## EXERCISE PROMPT
Take each line of the entries below that contains "העסק" and copy it.

[Extracted page text data]

:::

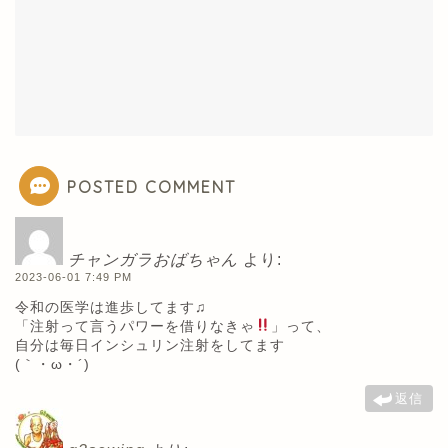
POSTED COMMENT
チャンガラおばちゃん
より:
2023-06-01 7:49 PM
令和の医学は進歩してます♫
「注射って言うパワーを借りなきゃ
」って、
自分は毎日インシュリン注射をしてます
(｀・ω・´)
返信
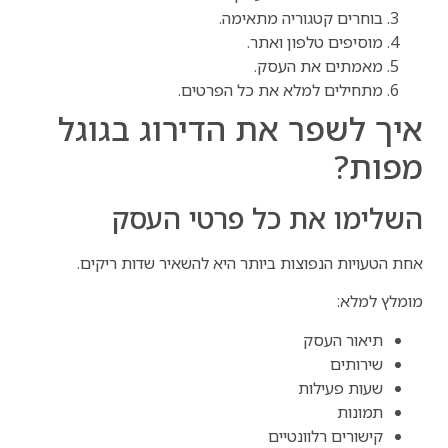
בוחרים קטגוריה מתאימה.
מוסיפים טלפון ואתר.
מאמתים את העסק.
מתחילים למלא את כל הפרטים.
איך לשפר את הדירוג בגוגל
מפות?
השלימו את כל פרטי העסק
אחת הטעויות הנפוצות ביותר היא להשאיר שדות ריקים.
מומלץ למלא:
תיאור העסק
שירותים
שעות פעילות
תמונות
קישורים רלוונטיים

:::

## THE ANSWER
מאמתים את העסק.
השלימו את כל פרטי העסק
תיאור העסק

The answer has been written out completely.